AUSTIN, Texas — The Reserve Organization of America is asking that the governor of Texas step in to help a retired Army Reservist who said he was forced out of his job with state’s highway patrol because of an illness caused by toxic exposure during a deployment to Iraq.
“Le Roy Torres has given so much, returned from war terribly impaired by his service, and in return has been treated so shabbily,” retired Army Maj. Gen. Jeffrey Phillips, executive director of the Reserve Organization of America, known as ROA, wrote to Gov. Greg Abbott on Nov. 1.
“I think you can do something about this to make it right, and I respectfully and urgently ask that you act,” Phillips wrote.
The letter asks for Abbott to correct Torres’ “abandonment by the state government” after the veteran returned from deployment in 2008 and could no longer perform his job as a state trooper because of his service-connected disability. The governor’s office has yet to respond, Phillips said. An inquiry to Abbott’s office regarding the letter was not answered.
In the years after returning from Iraq in 2008, Torres was diagnosed with constrictive bronchiolitis and a toxic brain injury. The illnesses stem from exposure to toxic fumes from a massive 10-acre burn pit at Camp Anaconda in Balad, Iraq, where Torres, then a captain in the Army Reserve, was stationed for one year.
“This letter is not just about Le Roy, but about the hundreds of thousands of Reservists suffering this injustice,” said Rosie Torres, Le Roy Torres’s wife.

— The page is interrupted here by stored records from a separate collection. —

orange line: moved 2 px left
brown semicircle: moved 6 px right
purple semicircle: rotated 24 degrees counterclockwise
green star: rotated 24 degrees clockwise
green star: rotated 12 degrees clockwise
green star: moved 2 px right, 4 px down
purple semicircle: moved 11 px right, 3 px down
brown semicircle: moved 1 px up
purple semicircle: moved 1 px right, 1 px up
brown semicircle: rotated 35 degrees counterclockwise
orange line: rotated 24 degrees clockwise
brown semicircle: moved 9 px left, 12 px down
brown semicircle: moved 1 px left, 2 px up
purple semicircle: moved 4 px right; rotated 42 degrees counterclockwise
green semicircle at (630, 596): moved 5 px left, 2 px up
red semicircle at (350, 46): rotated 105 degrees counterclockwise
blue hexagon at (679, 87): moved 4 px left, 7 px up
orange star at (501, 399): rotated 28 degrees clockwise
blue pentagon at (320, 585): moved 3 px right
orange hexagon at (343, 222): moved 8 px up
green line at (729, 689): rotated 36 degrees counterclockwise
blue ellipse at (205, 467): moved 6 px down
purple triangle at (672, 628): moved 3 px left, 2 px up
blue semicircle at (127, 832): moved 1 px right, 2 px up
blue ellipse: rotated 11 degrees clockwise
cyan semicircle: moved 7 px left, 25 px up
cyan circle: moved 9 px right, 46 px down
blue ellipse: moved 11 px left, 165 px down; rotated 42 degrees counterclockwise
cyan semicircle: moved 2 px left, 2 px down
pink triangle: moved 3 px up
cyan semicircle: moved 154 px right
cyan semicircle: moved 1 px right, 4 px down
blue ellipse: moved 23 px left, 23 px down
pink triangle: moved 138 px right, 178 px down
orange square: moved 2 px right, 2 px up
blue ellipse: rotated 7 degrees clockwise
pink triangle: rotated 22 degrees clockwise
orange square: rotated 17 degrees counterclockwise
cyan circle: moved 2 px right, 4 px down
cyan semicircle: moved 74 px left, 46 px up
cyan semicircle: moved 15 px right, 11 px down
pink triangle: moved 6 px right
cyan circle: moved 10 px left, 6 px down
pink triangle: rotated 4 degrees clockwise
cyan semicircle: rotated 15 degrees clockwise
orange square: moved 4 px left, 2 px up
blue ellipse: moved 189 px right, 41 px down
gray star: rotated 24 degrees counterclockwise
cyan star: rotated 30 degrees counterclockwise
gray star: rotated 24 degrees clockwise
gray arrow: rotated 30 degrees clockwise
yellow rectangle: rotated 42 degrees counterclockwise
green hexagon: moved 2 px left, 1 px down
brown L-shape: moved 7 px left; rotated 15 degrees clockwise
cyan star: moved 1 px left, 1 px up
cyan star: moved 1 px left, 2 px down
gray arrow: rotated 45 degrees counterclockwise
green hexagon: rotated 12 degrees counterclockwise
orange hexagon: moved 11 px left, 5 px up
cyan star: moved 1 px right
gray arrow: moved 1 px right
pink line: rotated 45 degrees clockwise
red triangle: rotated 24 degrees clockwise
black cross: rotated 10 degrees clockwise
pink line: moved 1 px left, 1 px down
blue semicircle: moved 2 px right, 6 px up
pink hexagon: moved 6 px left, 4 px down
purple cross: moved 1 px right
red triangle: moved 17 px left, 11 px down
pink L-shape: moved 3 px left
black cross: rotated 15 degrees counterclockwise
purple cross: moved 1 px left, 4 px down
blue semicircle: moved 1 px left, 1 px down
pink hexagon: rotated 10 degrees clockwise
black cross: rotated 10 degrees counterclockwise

In a lawsuit Torres filed against the Texas Department of Public Safety in 2017, he said that he was forced to resign from his job patrolling highways because of his service-related illness. Though he could no longer work as a trooper, he was, at that time, capable of performing other jobs with the department.
The lawsuit, which claims the state violated Torres’ rights under the Uniformed Services Employment and Reemployment Rights Act, is pending with the Texas Supreme Court. The state contends that the suit should be thrown out because Texas has sovereign immunity against private damage suits unless Congress has waived its immunity. Without that waiver, only the U.S. government can sue the state for a federal law, not a citizen.
Two filing deadlines remain for the lawsuit before a hearing can be scheduled in early 2020, said Brian Lawler, Torres’ attorney.
While the letter is written about one specific veteran, Torres’ story of going to war and coming home injured is common, Phillips said. He decided to ask for help for Torres, because Phillips spent 17 years living in Texas and has been working on the issue of battlefield toxins since he was an appointee in the George W. Bush administration.
“The narrative is out there — unfortunately, a multigenerational narrative that the government, and particularly its bureaucracy, may not serve you if you come back less than whole,” Phillips said. “Anything that can erode or weaken that narrative I think honors the will of the American people and helps strengthen our military and our defense, because people will be more likely to serve.”
Torres and his wife founded the nonprofit Burn Pits 360 and are strong advocates of veterans facing illness from burn pit exposure. Still, they have faced their share of challenges. The letter describes to the governor Le Roy Torres’s struggles with finances, depression and suicidal ideations.
“If we should awake to find him gone, whom shall we blame?” Phillips wrote in closing of his letter.